By: Sara Kovač /Nova24tv.si
“The realisation additionally confirms the assessment that the accepted amending state budget is unrealistic,” the fiscal council wrote today. At the same time, they warn of the risk that the government will not allocate the funds of the intervention legislation to mitigating the consequences of rising prices and the energy crisis.
The implementation of this year’s budget by October confirms the fiscal council’s assessment that the unrealistically high regular spending rights determined in the budget adopted in October last year were not adequately adjusted through the amending. “The actual realisation of the amending state budget would mean that spending without the direct effect of measures to mitigate the consequences of the epidemic and the cost of living would amount to around 1.7 billion euros per month on average in the last two months of the year, which is around 0.8 billion euros more than the average of the first ten months,” they estimated in the latest monthly publication.
According to them, the implementation of the budget so far confirms their assessment that the amending is unrealistic and that it did not represent an adequate basis for the preparation of budget documents for 2023 and 2024. “The creation of so much room for manoeuvre for expenditure also seemingly reduces the importance of the otherwise significant range of measures taken after the implementation of amending state budget, to the final public financial result this year,” they emphasised.
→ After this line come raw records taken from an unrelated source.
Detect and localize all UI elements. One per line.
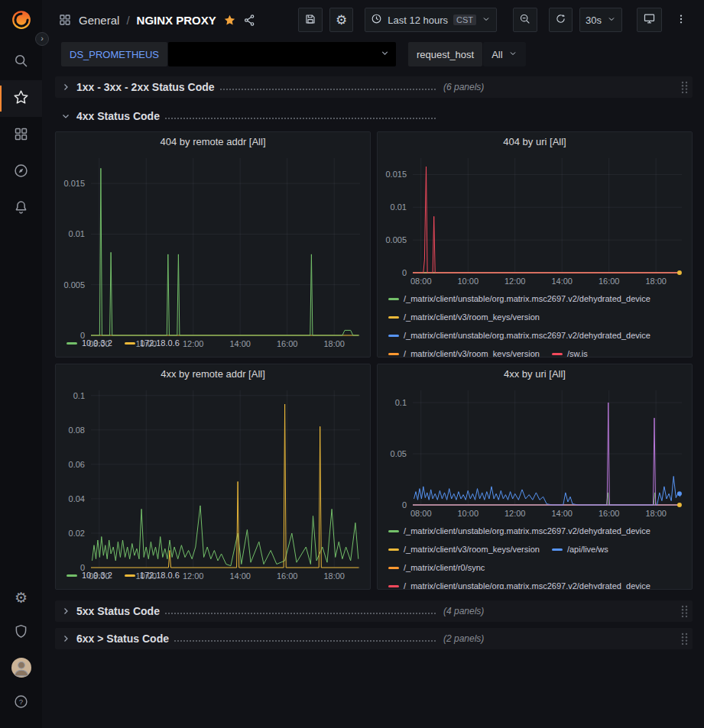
datasource-variable: DS_PROMETHEUS: [61, 42, 396, 66]
save-dashboard-button[interactable]: [298, 8, 323, 32]
svg-text:12:00: 12:00: [183, 571, 204, 581]
sidebar: ⚙ ?: [0, 0, 42, 728]
svg-text:0: 0: [402, 500, 407, 510]
svg-text:0: 0: [80, 331, 85, 340]
sidebar-item-server-admin[interactable]: [0, 615, 42, 650]
time-series-chart[interactable]: 08:0010:0012:0014:0016:0018:0000.0050.01…: [378, 152, 692, 288]
legend-item[interactable]: /_matrix/client/v3/room_keys/version: [388, 308, 540, 326]
apps-grid-icon[interactable]: [58, 13, 72, 27]
svg-text:14:00: 14:00: [229, 339, 251, 348]
shield-icon: [13, 623, 29, 642]
refresh-interval-dropdown[interactable]: 30s: [579, 8, 622, 32]
refresh-button[interactable]: [549, 8, 573, 32]
legend-item[interactable]: /_matrix/client/r0/sync: [388, 558, 485, 577]
row-panel-count: (4 panels): [443, 606, 484, 616]
legend-series-swatch: [388, 298, 399, 300]
legend-item[interactable]: /api/live/ws: [552, 540, 608, 558]
svg-text:18:00: 18:00: [323, 339, 345, 348]
legend-series-swatch: [552, 353, 563, 355]
row-header-1xx-3xx-2xx[interactable]: 1xx - 3xx - 2xx Status Code (6 panels): [55, 76, 693, 98]
svg-text:0.06: 0.06: [69, 460, 85, 469]
sidebar-item-dashboards[interactable]: [0, 117, 42, 154]
svg-text:0.08: 0.08: [69, 425, 85, 435]
panel-title[interactable]: 404 by remote addr [All]: [56, 132, 370, 152]
chart-legend: /_matrix/client/unstable/org.matrix.msc2…: [378, 288, 692, 357]
row-panel-count: (6 panels): [443, 82, 484, 92]
svg-text:08:00: 08:00: [410, 509, 432, 518]
refresh-interval-label: 30s: [586, 15, 602, 26]
row-header-5xx[interactable]: 5xx Status Code (4 panels): [55, 600, 693, 622]
time-series-chart[interactable]: 08:0010:0012:0014:0016:0018:0000.020.040…: [56, 384, 370, 565]
panel-title[interactable]: 404 by uri [All]: [378, 132, 692, 152]
svg-text:?: ?: [19, 697, 23, 706]
legend-item[interactable]: /_matrix/client/unstable/org.matrix.msc2…: [388, 290, 650, 308]
breadcrumb-separator: /: [126, 14, 129, 27]
panel-title[interactable]: 4xx by uri [All]: [378, 364, 692, 384]
legend-item[interactable]: /sw.js: [552, 345, 588, 357]
svg-text:0.1: 0.1: [395, 398, 407, 407]
row-title: 5xx Status Code: [76, 605, 160, 617]
datasource-select[interactable]: [168, 42, 396, 66]
svg-text:10:00: 10:00: [457, 509, 479, 518]
row-header-4xx[interactable]: 4xx Status Code: [55, 105, 693, 127]
tv-mode-button[interactable]: [637, 8, 662, 32]
sidebar-item-explore[interactable]: [0, 154, 42, 190]
grafana-logo-icon[interactable]: [8, 7, 34, 33]
svg-text:0.015: 0.015: [63, 179, 85, 188]
svg-text:0.005: 0.005: [385, 235, 407, 244]
row-title: 4xx Status Code: [76, 110, 160, 122]
sidebar-item-alerting[interactable]: [0, 190, 42, 227]
legend-series-label: /_matrix/client/unstable/org.matrix.msc2…: [404, 577, 650, 589]
top-navbar: General / NGINX PROXY ⚙: [42, 0, 704, 40]
svg-text:0: 0: [80, 563, 85, 572]
save-icon: [304, 13, 316, 28]
time-series-chart[interactable]: 08:0010:0012:0014:0016:0018:0000.0050.01…: [56, 152, 370, 332]
share-icon[interactable]: [243, 14, 256, 27]
variables-bar: DS_PROMETHEUS request_host All: [42, 40, 704, 69]
breadcrumb-section[interactable]: General: [79, 14, 119, 27]
more-options-button[interactable]: [669, 8, 693, 32]
favorite-star-icon[interactable]: [223, 14, 236, 27]
svg-text:0.1: 0.1: [73, 391, 85, 400]
time-range-picker[interactable]: Last 12 hours CST: [365, 8, 497, 32]
chevron-down-icon: [607, 15, 616, 26]
sidebar-item-profile[interactable]: [0, 650, 42, 685]
dashboard-body: 1xx - 3xx - 2xx Status Code (6 panels) 4…: [42, 69, 704, 728]
legend-item[interactable]: /_matrix/client/unstable/org.matrix.msc2…: [388, 577, 650, 589]
legend-item[interactable]: /_matrix/client/v3/room_keys/version: [388, 345, 540, 357]
panel-grid: 404 by remote addr [All] 08:0010:0012:00…: [55, 131, 693, 590]
svg-text:12:00: 12:00: [183, 339, 204, 348]
row-header-6xx[interactable]: 6xx > Status Code (2 panels): [55, 628, 693, 649]
svg-text:14:00: 14:00: [551, 277, 573, 286]
drag-handle-icon[interactable]: [680, 80, 689, 94]
main-area: General / NGINX PROXY ⚙: [42, 0, 704, 728]
svg-text:12:00: 12:00: [504, 277, 526, 286]
row-panel-count: (2 panels): [443, 633, 484, 644]
navbar-actions: ⚙ Last 12 hours CST: [298, 8, 693, 32]
sidebar-item-starred[interactable]: [0, 80, 42, 117]
svg-text:0.04: 0.04: [69, 494, 85, 503]
zoom-out-button[interactable]: [513, 8, 537, 32]
svg-text:18:00: 18:00: [645, 277, 667, 286]
legend-series-label: /_matrix/client/v3/room_keys/version: [404, 345, 540, 357]
drag-handle-icon[interactable]: [680, 604, 689, 618]
gear-icon: ⚙: [15, 590, 28, 605]
dashboard-title[interactable]: NGINX PROXY: [137, 14, 216, 27]
row-title: 6xx > Status Code: [76, 633, 169, 645]
dashboard-settings-button[interactable]: ⚙: [329, 8, 353, 32]
sidebar-item-configuration[interactable]: ⚙: [0, 580, 42, 615]
row-dots-leader: [220, 89, 436, 90]
request-host-select[interactable]: All: [483, 42, 525, 66]
svg-text:0.015: 0.015: [385, 170, 407, 179]
sidebar-item-search[interactable]: [0, 44, 42, 80]
legend-series-swatch: [388, 567, 399, 569]
sidebar-expand-button[interactable]: ›: [35, 32, 49, 46]
drag-handle-icon[interactable]: [680, 632, 689, 645]
time-series-chart[interactable]: 08:0010:0012:0014:0016:0018:0000.050.1: [378, 384, 692, 520]
legend-item[interactable]: /_matrix/client/v3/room_keys/version: [388, 540, 540, 558]
legend-item[interactable]: /_matrix/client/unstable/org.matrix.msc2…: [388, 522, 650, 540]
legend-item[interactable]: /_matrix/client/unstable/org.matrix.msc2…: [388, 326, 650, 345]
sidebar-item-help[interactable]: ?: [0, 685, 42, 720]
legend-series-label: /_matrix/client/unstable/org.matrix.msc2…: [404, 522, 650, 540]
panel-title[interactable]: 4xx by remote addr [All]: [56, 364, 370, 384]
According to them, a comparison of the realisation so far and the adopted amending state budget shows that in the last two months of the year a deficit of as much as 1.76 billion euros was realised, of which 1.16 billion euros was unrelated to measures to mitigate the consequences of the epidemic and the costliness.
The risk that the government will not allocate funds to the costliness
The fiscal council also assessed that the outgoing Covid-19 Act continues the adoption of intervention legislation, which is not necessarily directly related to the event it is supposed to address. “This indicates the risk that even the intervention legislation to mitigate the consequences of the price increase will contain provisions that are not directly related to the energy crisis,” they warned. “The large budget reserve in the budget proposal for 2023 for cost-cutting measures would thus be used for its intended purpose only formally, but in fact, similar to during the epidemic, the funds would be used to solve other problems, also of a systemic nature, which could put a permanent burden on public finances,” they highlighted in the fiscal world.
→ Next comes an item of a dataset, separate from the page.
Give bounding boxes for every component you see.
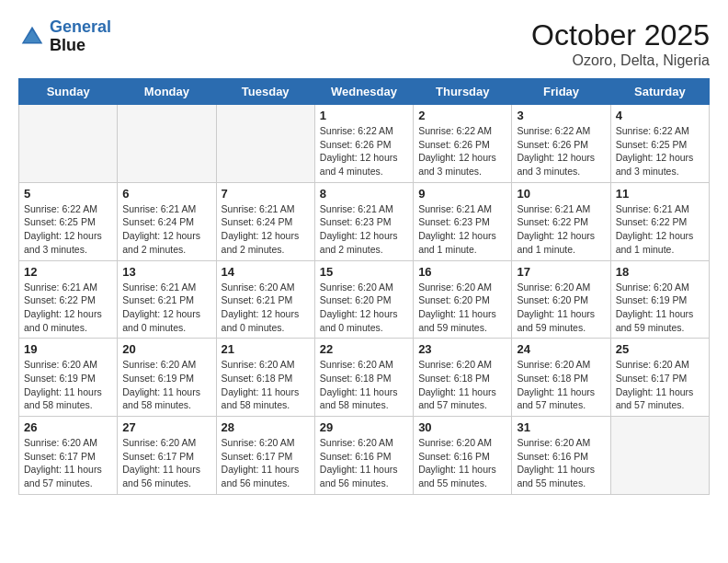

According to provisional data, the deficit of the state budget in the first 10 months of this year amounted to 283 million euros, and without the direct effect of measures to mitigate the consequences of the covid-19 epidemic and the cost of living, the state budget would have a surplus of 465 million euros. Revenues were 18.2 percent higher interim, without considering the direct effect of measures to mitigate the consequences of the epidemic and inflation. Excluding these effects, expenses were 10.2 percent higher interim. The total volume of state budget expenditures for anti-coronavirus measures from March 2020 to the end of October this year amounts to 5.47 billion euros, of which 672 million euros in the first 10 months of this year. According to the amending state budget, just under 1.1 billion euros should be allocated for these measures in the whole year, which means that another 415 million euros would be spent by the end of the year, the fiscal council stated. The direct financial impact of the measures taken so far to mitigate the effects of the devaluation on the state budget this year was estimated at 440 million euros. In the last two months of the year, slightly less than 200 million euros should have been realised. The total direct effect of all costliness measures taken so far this year was estimated at around 760 million euros.